## TRY IT
Note each line in the data holding the string "Remote" and report it.

## RECORDS SHOWN
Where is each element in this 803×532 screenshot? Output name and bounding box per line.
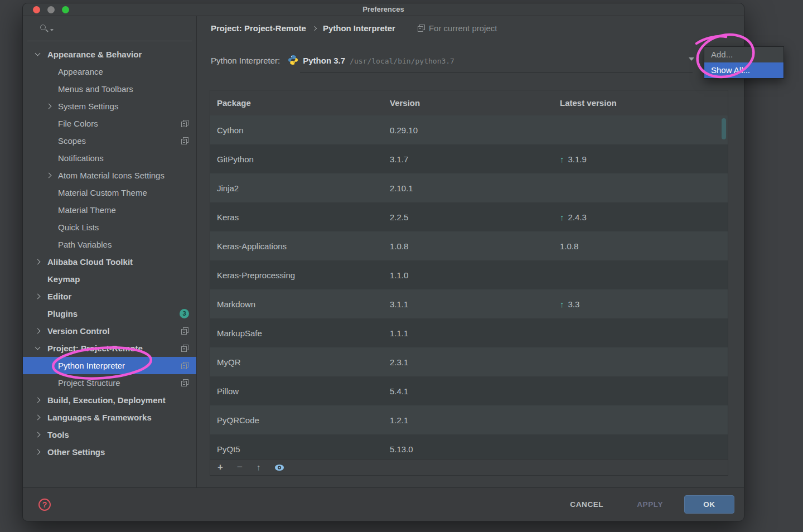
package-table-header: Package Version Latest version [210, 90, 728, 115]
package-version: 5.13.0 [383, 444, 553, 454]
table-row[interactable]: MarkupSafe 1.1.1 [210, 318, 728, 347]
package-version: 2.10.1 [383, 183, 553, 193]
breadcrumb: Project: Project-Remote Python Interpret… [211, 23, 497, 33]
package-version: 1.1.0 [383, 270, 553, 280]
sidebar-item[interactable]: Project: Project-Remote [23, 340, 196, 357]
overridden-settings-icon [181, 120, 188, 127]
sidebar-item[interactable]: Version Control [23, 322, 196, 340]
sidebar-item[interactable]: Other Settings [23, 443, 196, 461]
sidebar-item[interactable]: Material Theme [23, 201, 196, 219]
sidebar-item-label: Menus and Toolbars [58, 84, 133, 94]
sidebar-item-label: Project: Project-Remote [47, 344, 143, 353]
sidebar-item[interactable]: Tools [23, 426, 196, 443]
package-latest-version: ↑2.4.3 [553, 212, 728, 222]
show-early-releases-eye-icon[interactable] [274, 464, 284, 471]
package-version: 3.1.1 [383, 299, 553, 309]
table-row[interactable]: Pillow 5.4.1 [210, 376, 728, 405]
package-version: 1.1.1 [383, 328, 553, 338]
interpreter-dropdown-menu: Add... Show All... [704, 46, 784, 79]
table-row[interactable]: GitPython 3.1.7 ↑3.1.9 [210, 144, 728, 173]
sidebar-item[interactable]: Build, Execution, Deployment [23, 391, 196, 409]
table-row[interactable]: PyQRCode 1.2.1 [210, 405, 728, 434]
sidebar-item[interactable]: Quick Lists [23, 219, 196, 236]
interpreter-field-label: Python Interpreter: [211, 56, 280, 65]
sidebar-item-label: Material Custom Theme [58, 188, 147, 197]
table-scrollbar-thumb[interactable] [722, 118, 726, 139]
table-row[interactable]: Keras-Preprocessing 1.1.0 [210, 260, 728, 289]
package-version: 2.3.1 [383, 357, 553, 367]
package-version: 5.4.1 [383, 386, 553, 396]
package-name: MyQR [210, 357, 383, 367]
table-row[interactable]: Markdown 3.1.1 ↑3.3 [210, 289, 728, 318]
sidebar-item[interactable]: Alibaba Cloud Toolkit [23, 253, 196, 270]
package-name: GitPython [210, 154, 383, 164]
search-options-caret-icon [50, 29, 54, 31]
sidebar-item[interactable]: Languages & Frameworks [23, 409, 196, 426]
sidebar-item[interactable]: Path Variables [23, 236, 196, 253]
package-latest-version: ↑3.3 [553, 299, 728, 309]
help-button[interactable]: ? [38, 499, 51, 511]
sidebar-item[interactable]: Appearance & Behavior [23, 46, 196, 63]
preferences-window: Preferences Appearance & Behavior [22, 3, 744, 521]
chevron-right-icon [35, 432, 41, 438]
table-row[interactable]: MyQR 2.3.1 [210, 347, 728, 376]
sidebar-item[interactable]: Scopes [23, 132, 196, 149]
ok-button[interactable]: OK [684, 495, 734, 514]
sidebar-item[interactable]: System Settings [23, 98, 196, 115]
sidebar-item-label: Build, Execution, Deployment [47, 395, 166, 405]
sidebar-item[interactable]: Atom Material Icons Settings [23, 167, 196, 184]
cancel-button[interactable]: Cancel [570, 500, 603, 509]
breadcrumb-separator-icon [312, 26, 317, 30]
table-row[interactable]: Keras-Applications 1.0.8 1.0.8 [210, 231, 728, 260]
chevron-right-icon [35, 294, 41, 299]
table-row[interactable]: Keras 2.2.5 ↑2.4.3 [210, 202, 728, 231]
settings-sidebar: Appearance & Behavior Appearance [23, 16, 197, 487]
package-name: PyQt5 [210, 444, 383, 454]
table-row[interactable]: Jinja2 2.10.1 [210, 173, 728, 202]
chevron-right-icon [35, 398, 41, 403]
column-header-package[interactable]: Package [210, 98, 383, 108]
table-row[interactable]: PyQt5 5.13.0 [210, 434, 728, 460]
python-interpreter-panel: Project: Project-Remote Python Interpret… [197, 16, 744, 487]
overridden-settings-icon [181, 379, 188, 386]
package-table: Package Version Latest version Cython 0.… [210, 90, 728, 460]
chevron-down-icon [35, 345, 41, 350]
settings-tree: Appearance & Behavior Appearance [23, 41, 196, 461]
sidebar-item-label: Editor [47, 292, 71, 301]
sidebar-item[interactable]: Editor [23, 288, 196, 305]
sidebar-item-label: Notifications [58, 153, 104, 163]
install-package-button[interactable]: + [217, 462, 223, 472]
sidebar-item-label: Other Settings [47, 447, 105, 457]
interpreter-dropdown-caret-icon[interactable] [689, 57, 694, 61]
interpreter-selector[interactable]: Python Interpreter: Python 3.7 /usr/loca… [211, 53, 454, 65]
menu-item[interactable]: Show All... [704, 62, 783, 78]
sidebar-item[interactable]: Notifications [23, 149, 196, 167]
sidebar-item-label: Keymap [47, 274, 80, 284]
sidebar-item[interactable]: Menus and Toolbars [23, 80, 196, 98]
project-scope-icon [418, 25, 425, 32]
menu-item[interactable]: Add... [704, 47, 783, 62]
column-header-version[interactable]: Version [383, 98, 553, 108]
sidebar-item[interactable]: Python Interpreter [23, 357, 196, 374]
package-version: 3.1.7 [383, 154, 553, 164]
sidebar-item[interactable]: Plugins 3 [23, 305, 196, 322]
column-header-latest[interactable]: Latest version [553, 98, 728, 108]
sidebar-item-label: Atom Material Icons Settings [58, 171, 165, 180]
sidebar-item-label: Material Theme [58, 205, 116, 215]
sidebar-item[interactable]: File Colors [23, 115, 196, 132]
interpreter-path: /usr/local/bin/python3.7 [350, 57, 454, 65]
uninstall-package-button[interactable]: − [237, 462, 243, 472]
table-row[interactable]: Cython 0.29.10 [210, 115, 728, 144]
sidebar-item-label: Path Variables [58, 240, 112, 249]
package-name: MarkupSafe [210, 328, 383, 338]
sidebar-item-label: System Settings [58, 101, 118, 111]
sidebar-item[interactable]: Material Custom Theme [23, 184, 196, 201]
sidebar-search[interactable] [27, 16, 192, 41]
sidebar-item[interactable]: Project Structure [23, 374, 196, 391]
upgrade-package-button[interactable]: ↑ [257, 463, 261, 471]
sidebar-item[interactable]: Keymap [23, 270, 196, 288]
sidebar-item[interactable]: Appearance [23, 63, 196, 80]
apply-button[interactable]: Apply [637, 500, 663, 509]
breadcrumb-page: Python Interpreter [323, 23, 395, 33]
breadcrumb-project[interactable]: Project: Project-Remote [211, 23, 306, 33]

## RESPONSE TO THE EXERCISE
breadcrumb: Project: Project-Remote Python Interpret… [211, 23, 497, 33]
sidebar-item[interactable]: Project: Project-Remote [23, 340, 196, 357]
sidebar-item-label: Project: Project-Remote [47, 344, 143, 353]
python-interpreter-panel: Project: Project-Remote Python Interpret… [197, 16, 744, 487]
breadcrumb-project[interactable]: Project: Project-Remote [211, 23, 306, 33]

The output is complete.